To clarify the sized and frequency method of controlling generation size, here's an example RoseTree

data Rose a = It a | Rose [Rose a]

instance Arbitrary a => Arbitrary (Rose a) where
  arbitrary = frequency 
    [ (3, It <$> arbitrary)                   -- The 3-to-1 ratio is chosen, ah,
                                              -- arbitrarily...
                                              -- you'll want to tune it
    , (1, Rose <$> children)
    ]
    where children = sized $ \n -> vectorOf n arbitrary

It can be done even more simply with a different Rose formation by very carefully controlling the size of the child list

data Rose a = Rose a [Rose a]

instance Arbitrary a => Arbitrary (Rose a) where
  arbitrary = Rose <$> arbitrary <*> sized (\n -> vectorOf (tuneUp n) arbitrary)
    where tuneUp n = round $ fromIntegral n / 4.0

You could do this without referencing sized, but that gives the user of your Arbitrary instance a knob to ask for larger trees if needed.

3
votes

In case it's useful for those stumbling across this issue: when QuickCheck "gives up", it's a sign that your pre-condition (using ==>) is too hard to satisfy.

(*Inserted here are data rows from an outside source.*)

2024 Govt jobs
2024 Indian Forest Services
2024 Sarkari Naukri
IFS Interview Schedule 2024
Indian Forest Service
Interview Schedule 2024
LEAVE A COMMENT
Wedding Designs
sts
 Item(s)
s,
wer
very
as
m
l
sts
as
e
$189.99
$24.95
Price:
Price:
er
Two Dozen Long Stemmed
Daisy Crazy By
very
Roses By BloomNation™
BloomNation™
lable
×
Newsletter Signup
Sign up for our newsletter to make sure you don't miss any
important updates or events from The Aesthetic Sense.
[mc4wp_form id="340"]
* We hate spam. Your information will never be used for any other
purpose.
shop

QuickCheck uses a simple rejection sampling technique: pre-conditions have no effect on the generation of values. QuickCheck generates a bunch of random values like normal. After these are generated, they're sent through the pre-condition: if the result is True, the property is tested with that value; if it's False, that value is discarded. If your pre-condition rejects most of the values QuickCheck has generated, then QuickCheck will "give up" (better to give up completely, than to make statistically dubious pass/fail claims).

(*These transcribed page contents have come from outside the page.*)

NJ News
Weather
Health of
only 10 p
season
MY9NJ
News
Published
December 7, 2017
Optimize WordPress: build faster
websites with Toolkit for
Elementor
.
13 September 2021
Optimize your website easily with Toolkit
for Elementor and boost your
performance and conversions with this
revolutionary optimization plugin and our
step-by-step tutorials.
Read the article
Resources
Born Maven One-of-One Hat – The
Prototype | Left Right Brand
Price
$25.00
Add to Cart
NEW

In particular, QuickCheck will not attempt to produce values which satisfy a given pre-condition. It's up to you to make sure that the generator you're using (arbitrary or otherwise) produces lots of values which pass your pre-condition.

Let's see how this is manifesting in your example:

subtypeSanity :: Tree (Type ()) -> Gen Prop
subtypeSanity Node { rootLabel = t, subForest = f } =
  let subtypes = concatMap flatten f
  in (not $ null subtypes) ==> conjoin
     (forAll (elements subtypes) (`subtypeOf` t):(map subtypeSanity f))

There is only one occurance of ==>, so its precondition (not $ null subtypes) must be too hard to satisfy. This is due to the recursive call map subtypeSanity f: not only are you rejecting any Tree which has an empty subForest, you're also (due to the recursion) rejecting any Tree where the subForest contains Trees with empty subForests, and rejecting any Tree where the subForest contains Trees with subForests containing Trees with empty subForests, and so on.

According to your arbitrary instance, Trees are only nested to finite depth: eventually we will always reach an empty subForest, hence your recursive precondition will always fail, and QuickCheck will give up.